I mean, I don't have money for Kickstarters right now, anyway, but I especially don't have it for changes to an already great game that are mostly cosmetic. The announcement of this one really put me off KS (I was not a huge fan to begin with) and some of the current trends in the industry.

Didn't mean to tangent the discussion right at the outset, GB. Apologies. Wade and I discussed the rules tweaks here a while back and, like you, I will now never be able to look at some of the tiles and not think about "white power." Ye gods...
thegiantbrain's Avatar
thegiantbrain replied the topic: #312566 29 Jul 2020 03:01

hotseatgames wrote: I have always wanted to play this one. Yet I never wound up with it in my collection. I passed on the KS because now I have Lords of Hellas and I don't have room for both.

I have played Lords of Hellas, only once mind, and I have to say they couldn't be more different. Lords of Hellas definitely trends towards the more traditional armies on maps setup where you spend the first part of the game building up whereas Kemet is in your face right from the start. I found Lords of Hellas very fiddly, but it certainly has a lot of fans.

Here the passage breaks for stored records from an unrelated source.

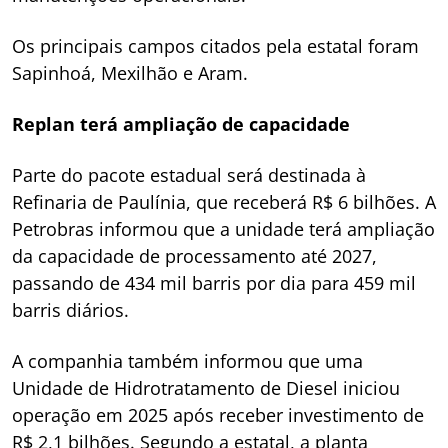
Os principais campos citados pela estatal foram
Sapinhoá, Mexilhão e Aram.
Replan terá ampliação de capacidade
Parte do pacote estadual será destinada à
Refinaria de Paulínia, que receberá R$ 6 bilhões. A
Petrobras informou que a unidade terá ampliação
da capacidade de processamento até 2027,
passando de 434 mil barris por dia para 459 mil
barris diários.
A companhia também informou que uma
Unidade de Hidrotratamento de Diesel iniciou
operação em 2025 após receber investimento de
R$ 2,1 bilhões. Segundo a estatal, a planta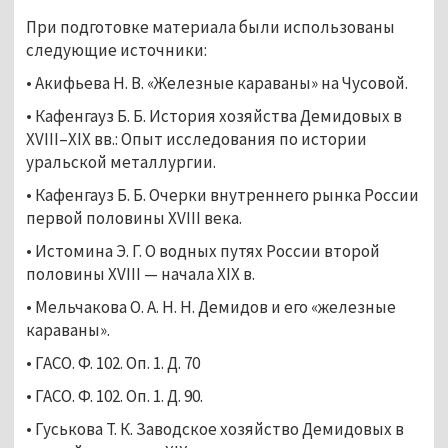
При подготовке материала были использованы
следующие источники:
• Акифьева Н. В. «Железные караваны» на Чусовой.
• Кафенгауз Б. Б. История хозяйства Демидовых в
XVIII–XIX вв.: Опыт исследования по истории
уральской металлургии.
• Кафенгауз Б. Б. Очерки внутреннего рынка России
первой половины XVIII века.
• Истомина Э. Г. О водных путях России второй
половины XVIII — начала XIX в.
• Мельчакова О. А. Н. Н. Демидов и его «железные
караваны».
• ГАСО. Ф. 102. Оп. 1. Д. 70
• ГАСО. Ф. 102. Оп. 1. Д. 90.
• Гуськова Т. К. Заводское хозяйство Демидовых в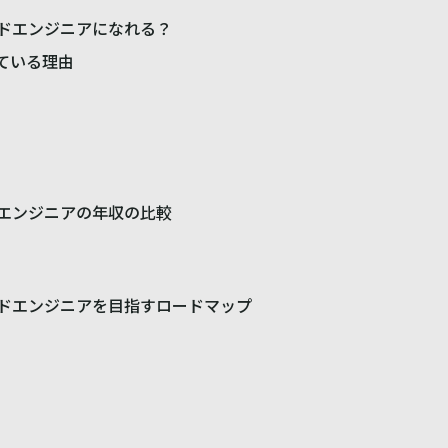
ドエンジニアになれる？
ている理由
エンジニアの年収の比較
ドエンジニアを目指すロードマップ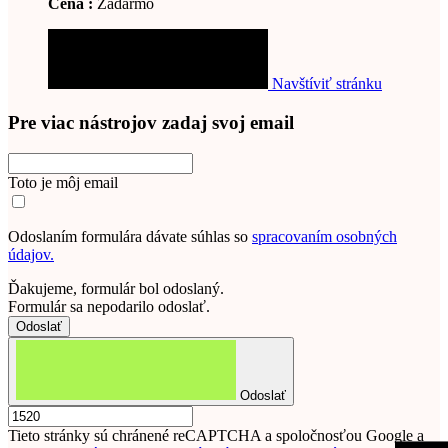
Cena :
Zadarmo
Navštíviť stránku
Pre viac nástrojov zadaj svoj email
Toto je môj email
Odoslaním formulára dávate súhlas so
spracovaním osobných
údajov.
Ďakujeme, formulár bol odoslaný.
Formulár sa nepodarilo odoslať.
Odoslať
Tieto stránky sú chránené reCAPTCHA a spoločnosťou Google a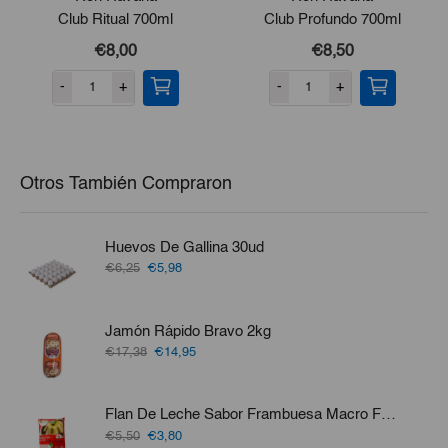
Club Ritual 700ml
Club Profundo 700ml
€8,00
€8,50
-
+
-
+
Otros También Compraron
Huevos De Gallina 30ud
El
El
€6,25
€5,98
precio
precio
original
actual
era:
es:
Jamón Rápido Bravo 2kg
€6,25.
€5,98.
El
El
€17,38
€14,95
precio
precio
original
actual
era:
es:
Flan De Leche Sabor Frambuesa Macro Food 1kg
€17,38.
€14,95.
El
El
€5,50
€3,80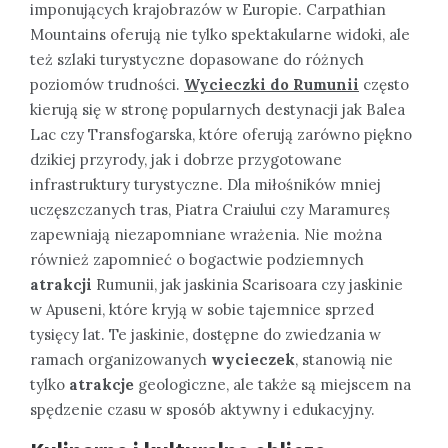
imponujących krajobrazów w Europie. Carpathian
Mountains oferują nie tylko spektakularne widoki, ale
też szlaki turystyczne dopasowane do różnych
poziomów trudności.
Wycieczki do Rumunii
często
kierują się w stronę popularnych destynacji jak Balea
Lac czy Transfogarska, które oferują zarówno piękno
dzikiej przyrody, jak i dobrze przygotowane
infrastruktury turystyczne. Dla miłośników mniej
uczęszczanych tras, Piatra Craiului czy Maramureș
zapewniają niezapomniane wrażenia. Nie można
również zapomnieć o bogactwie podziemnych
atrakcji
Rumunii, jak jaskinia Scarisoara czy jaskinie
w Apuseni, które kryją w sobie tajemnice sprzed
tysięcy lat. Te jaskinie, dostępne do zwiedzania w
ramach organizowanych
wycieczek
, stanowią nie
tylko
atrakcje
geologiczne, ale także są miejscem na
spędzenie czasu w sposób aktywny i edukacyjny.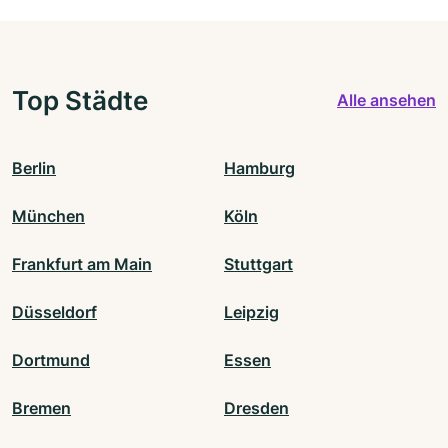
Top Städte
Alle ansehen
Berlin
Hamburg
München
Köln
Frankfurt am Main
Stuttgart
Düsseldorf
Leipzig
Dortmund
Essen
Bremen
Dresden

No worries about a little derailment Jackwraith, I totally understand your point. I almost went in on the Kickstarter but I think I'll just wait for the new edition to come out and get it then. I think the new edition will be a great entry point into the game for new players and hopefully see people pick up this excellent game. I am still to try Inis or Cyclades.
Jackwraith's Avatar
Jackwraith replied the topic: #312569 29 Jul 2020 09:06
On that note, here's the piece that Wade and I did on all three of the Matagot trinity:

And here's the one we did on the rules update:
WadeMonnig's Avatar
WadeMonnig replied the topic: #312578 29 Jul 2020 16:47
I think I've played twice with the updated rule set. And probably a half dozen times since they were announced with the old rules due to not wanting to turn a chance of playing Kemet into a "teaching" game. BOTH ways are still perfectly fine I have not looked at the Seth updated rules but i need to do that.